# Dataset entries
-*-
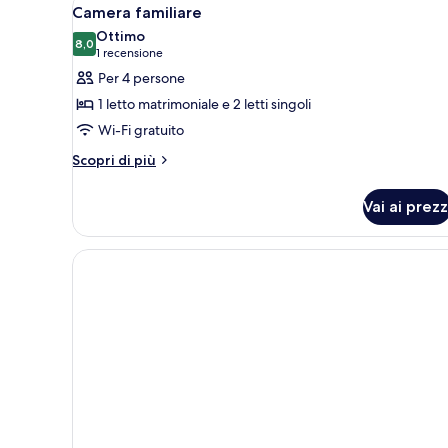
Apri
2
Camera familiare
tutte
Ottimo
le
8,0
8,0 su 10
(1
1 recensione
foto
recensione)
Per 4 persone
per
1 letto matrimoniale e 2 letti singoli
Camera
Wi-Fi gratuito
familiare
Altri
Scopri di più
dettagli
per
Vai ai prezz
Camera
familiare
-*-
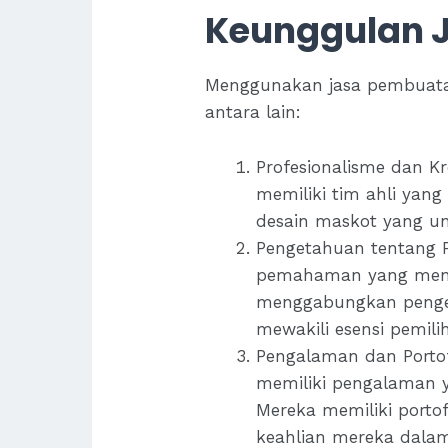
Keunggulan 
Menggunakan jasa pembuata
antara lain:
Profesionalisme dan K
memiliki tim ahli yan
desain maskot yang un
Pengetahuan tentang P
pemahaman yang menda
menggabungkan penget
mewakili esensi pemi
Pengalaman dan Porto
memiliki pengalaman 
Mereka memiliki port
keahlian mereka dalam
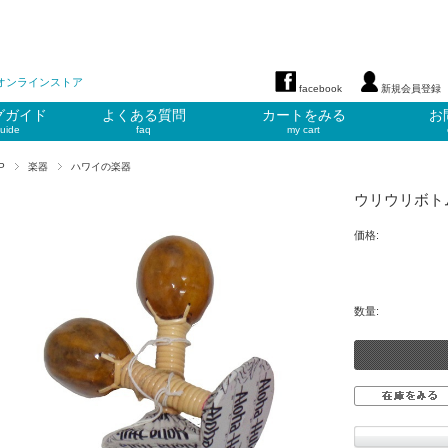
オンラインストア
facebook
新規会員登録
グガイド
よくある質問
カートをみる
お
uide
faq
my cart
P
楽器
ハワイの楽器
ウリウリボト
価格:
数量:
-*-
# REQUIREMENT
Within the entries above, find every line where the string "yang" occurs, and copy it.

# ANSWER SPACE
desain maskot yang un
pemahaman yang menda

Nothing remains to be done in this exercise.